Earlier today, unimaginable tragedy struck the town of Newtown, Connecticut as 20 children and 6 adults at Sandy Hook Elementary School were gunned down by a man we now know to be 20-year-old Adam Lanza.
As details poured in over the course of the day, Lanza — who took his own life at the scene — was mistakenly identified by police as Ryan, his older brother. Because of this mistake, news organizations nationwide began searching for pictures of a Ryan Lanza matching the description of the gunman, subsequently stumbling upon and disseminating the wrong picture for several hours.
Ryan and his friends immediately began taking to online social networks to explain the mixup and defend Ryan from the accusations:
Many of the initial reports had published the photograph with a question to the effect of, “Is this a photograph of the shooter?” When it turned out not to be, they simply published updates correcting their mistake, but by then millions of people had seen the face of the wrong Lanza and were associating him with the heinous crime.
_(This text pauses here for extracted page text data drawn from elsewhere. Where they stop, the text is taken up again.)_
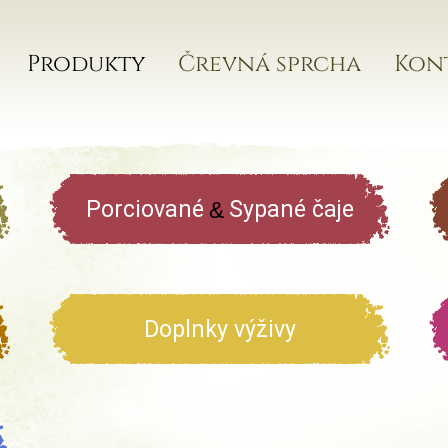
Produkty
Črevná sprcha
Kon
Porciované
Sypané čaje
&
Doplnky výživy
Earlier today we shared how fake or incorrect photos can affect our perception of reality. Ryan — who has been taken into custody for questioning — may or may not be connected with the tragedy, but for the thousands who saw and shared the photo, their minds may leave them no choice but to remember his face in a negative light from here on out.
P.S. The mistake is reminiscent of the Iranian protestor mixup last month.